Hi Ilastik deveopler
I am working with the object classifier in a work flow that first does a pixel classification and uses those input into an object classification. It is two separate ilastik files.
Ilastik Object classifications feature table
I am write here in the hope that I can get a little bit of clarification on Object classification, and specifically a PCA analysis of them. We have a trained classifier that actually works quite well, and we was interesting in which features was actually important for the classification, and therefore turned to the feature export to do a bit of PCA analysis on those, to get an understanding of what is actually important for the classification, and that is what my questions evolve around. I am still newish to PCA, so forgive me if some of the questions are stupid or doesn’t make any sense.
The build-in PCA features
The features export includes a series of PCA component (called Principal component of the object_x with x = [0,3]), however when plotting those I get a very weird relationship. Ie. PCA_0 and PCA_1 is on a circle and PCA_1 and PCA_2 is equal (almost). Se images below, where the color represent different classes.

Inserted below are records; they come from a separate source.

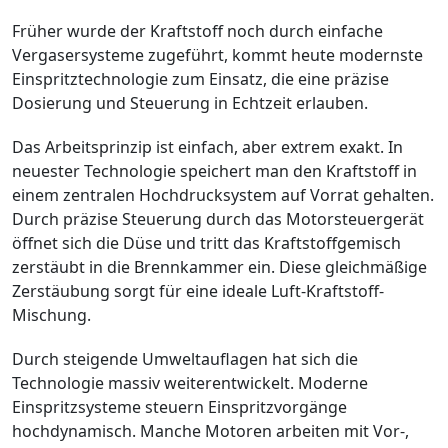
Früher wurde der Kraftstoff noch durch einfache
Vergasersysteme zugeführt, kommt heute modernste
Einspritztechnologie zum Einsatz, die eine präzise
Dosierung und Steuerung in Echtzeit erlauben.
Das Arbeitsprinzip ist einfach, aber extrem exakt. In
neuester Technologie speichert man den Kraftstoff in
einem zentralen Hochdrucksystem auf Vorrat gehalten.
Durch präzise Steuerung durch das Motorsteuergerät
öffnet sich die Düse und tritt das Kraftstoffgemisch
zerstäubt in die Brennkammer ein. Diese gleichmäßige
Zerstäubung sorgt für eine ideale Luft-Kraftstoff-
Mischung.
Durch steigende Umweltauflagen hat sich die
Technologie massiv weiterentwickelt. Moderne
Einspritzsysteme steuern Einspritzvorgänge
hochdynamisch. Manche Motoren arbeiten mit Vor-,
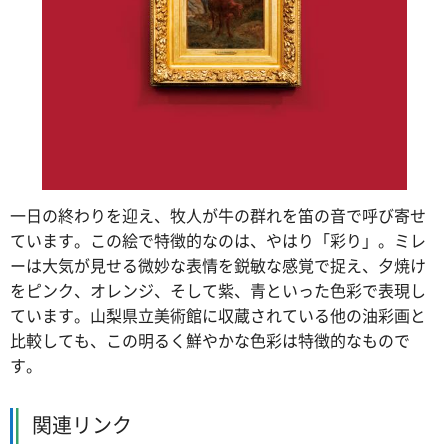
一日の終わりを迎え、牧人が牛の群れを笛の音で呼び寄せ
ています。この絵で特徴的なのは、やはり「彩り」。ミレ
ーは大気が見せる微妙な表情を鋭敏な感覚で捉え、夕焼け
をピンク、オレンジ、そして紫、青といった色彩で表現し
ています。山梨県立美術館に収蔵されている他の油彩画と
比較しても、この明るく鮮やかな色彩は特徴的なもので
す。
関連リンク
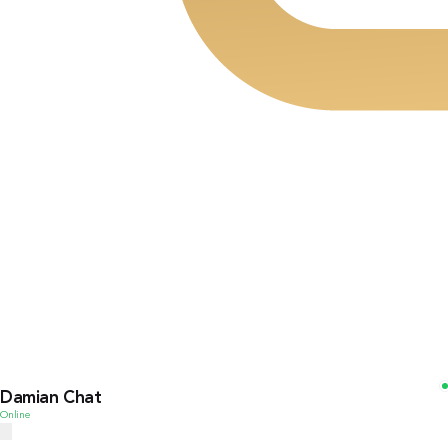
Damian Chat
Online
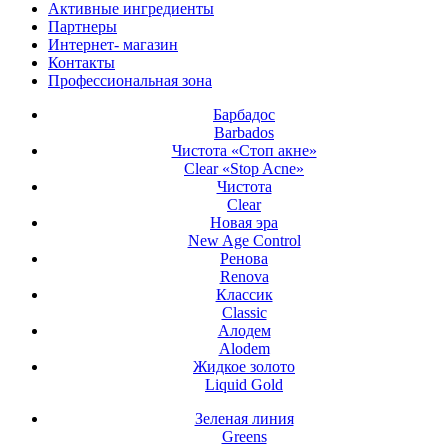
Активные ингредиенты
Партнеры
Интернет- магазин
Контакты
Профессиональная зона
Барбадос
Barbados
Чистота «Стоп акне»
Clear «Stop Acne»
Чистота
Clear
Новая эра
New Age Control
Ренова
Renova
Классик
Classic
Алодем
Alodem
Жидкое золото
Liquid Gold
Зеленая линия
Greens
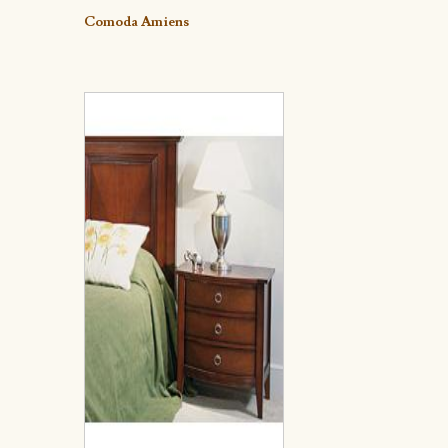
Detalle
Comoda Amiens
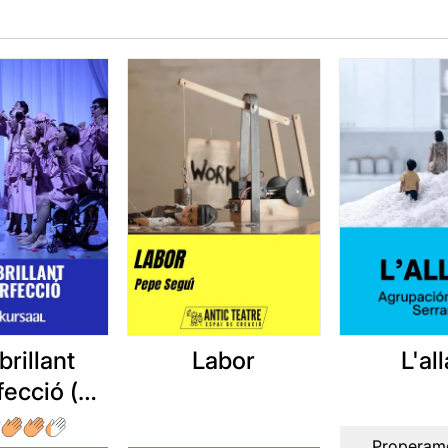
Labor
L'al
brillant
fecció (o
t d'un
Properame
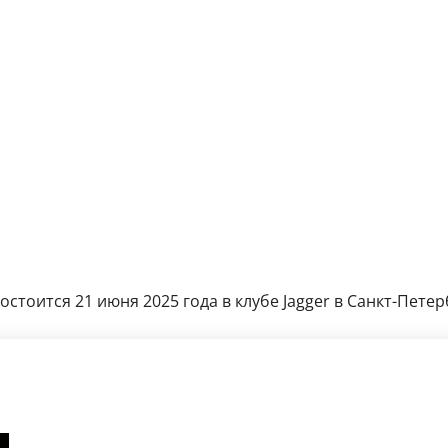
стоится 21 июня 2025 года в клубе Jagger
в Санкт-Петерб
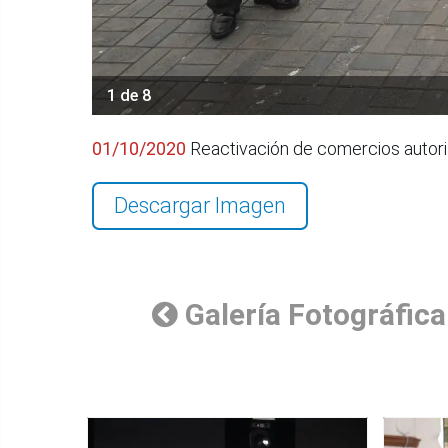
1 de 8
01/10/2020
Reactivación de comercios autori
Descargar Imagen
Galería Fotográfica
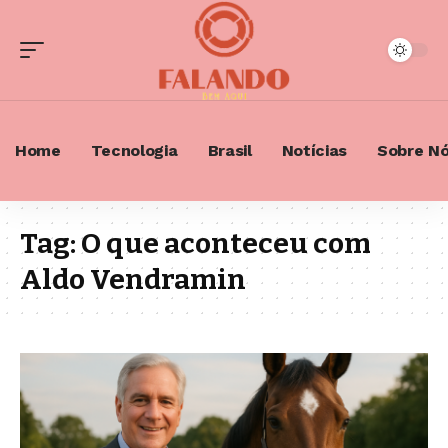
Home
Tecnologia
Brasil
Notícias
Sobre N
Tag:
O que aconteceu com
Aldo Vendramin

Trying my own PCA analysis using sklearn
So I tried running my own PCA analysis, using the python sklearn package, but it didn’t bring any revelation with it. See for instance the initial output below. I think one of the things I am struggeling with is the intensity histogram and neighboring intensity histogram. This takes up 128 out of my about 180 features, which I guess makes it easy for them to become dominant in the PCA analysis.
This is the result of the sklean PCA including a normalization of all the features (excluding position and labels) the first component account for 24% of the variance, which is not a lot when you look in textbook and online tutorials. but maybe that is as high as they get in a real life application?!

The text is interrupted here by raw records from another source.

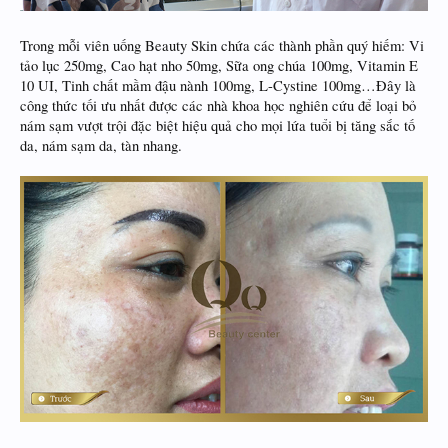
Trong mỗi viên uống Beauty Skin chứa các thành phần quý hiếm: Vi
tảo lục 250mg, Cao hạt nho 50mg, Sữa ong chúa 100mg, Vitamin E
10 UI, Tinh chất mầm đậu nành 100mg, L-Cystine 100mg…Đây là
công thức tối ưu nhất được các nhà khoa học nghiên cứu để loại bỏ
nám sạm vượt trội đặc biệt hiệu quả cho mọi lứa tuổi bị tăng sắc tố
da, nám sạm da, tàn nhang.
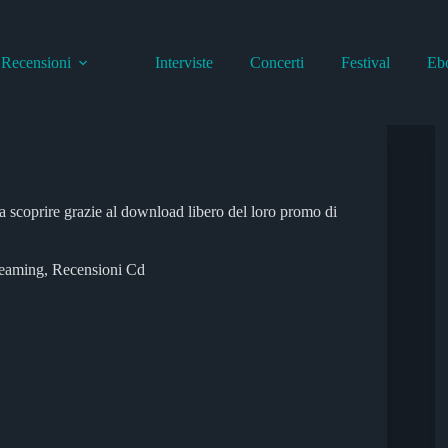
Recensioni
Interviste
Concerti
Festival
Eb
da scoprire grazie al download libero del loro promo di
reaming
,
Recensioni Cd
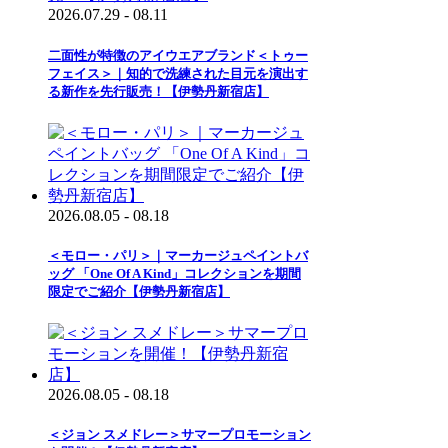
2026.07.29 - 08.11
二面性が特徴のアイウエアブランド＜トゥー
フェイス＞｜知的で洗練された目元を演出す
る新作を先行販売！【伊勢丹新宿店】
2026.08.05 - 08.18
＜モロー・パリ＞｜マーカージュペイントバ
ッグ 「One Of A Kind」コレクションを期間
限定でご紹介【伊勢丹新宿店】
2026.08.05 - 08.18
＜ジョン スメドレー＞サマープロモーション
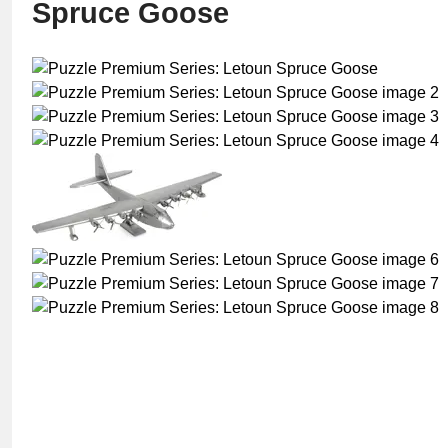
Spruce Goose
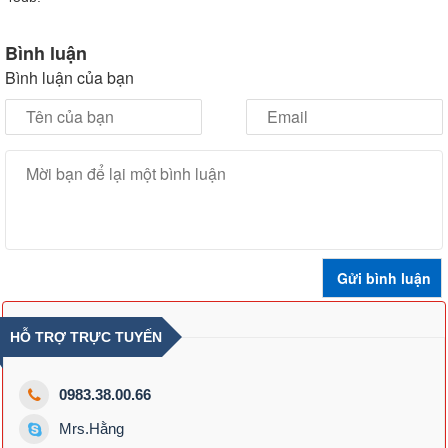
Bình luận
Bình luận của bạn
HỖ TRỢ TRỰC TUYẾN
0983.38.00.66
Mrs.Hằng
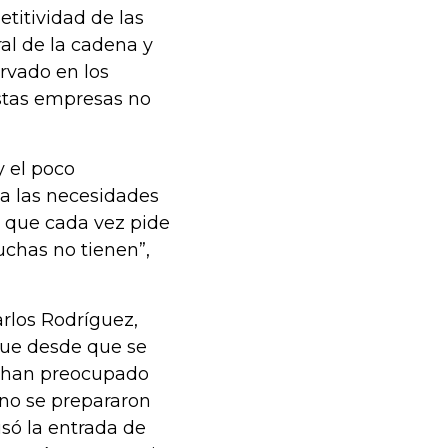
titividad de las
al de la cadena y
rvado en los
estas empresas no
y el poco
a las necesidades
y que cada vez pide
chas no tienen”,
arlos Rodríguez,
 que desde que se
se han preocupado
no se prepararon
só la entrada de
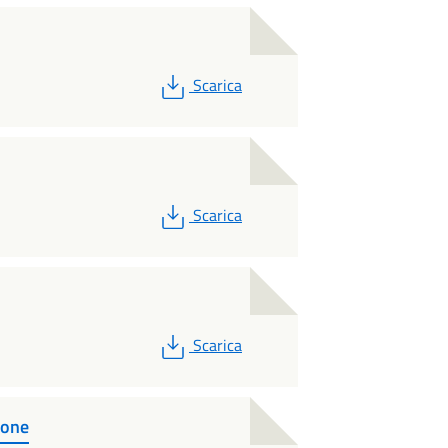
PDF
Scarica
PDF
Scarica
PDF
Scarica
ione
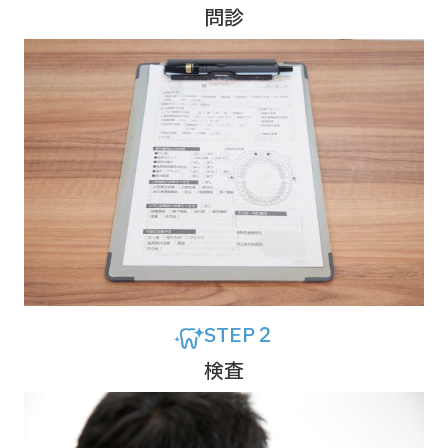
問診
STEP２
検査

This brings me to my questions:
- I am not 100% about the algorithm behind the object classifier. But is it possible to have a good classifier and still see no pattern in a PCA?
- I experimented a bit with both doing the pca with and without a normalization (using sklearn.preprocessing.StandardScaler), I got a better PCA without normalized but got a bit of a weird range on my PCA. Is the values in the features export already normalized?
- Is it correctly understood that the intensity is used as 64 individual features used in the classification? Or are they combined into a smaller features space before being combined with the others?
- Or do I simple have too high expectation for a clear cut in a 2D PCA analysis?
Any help would be much appreciated.
Best
Jes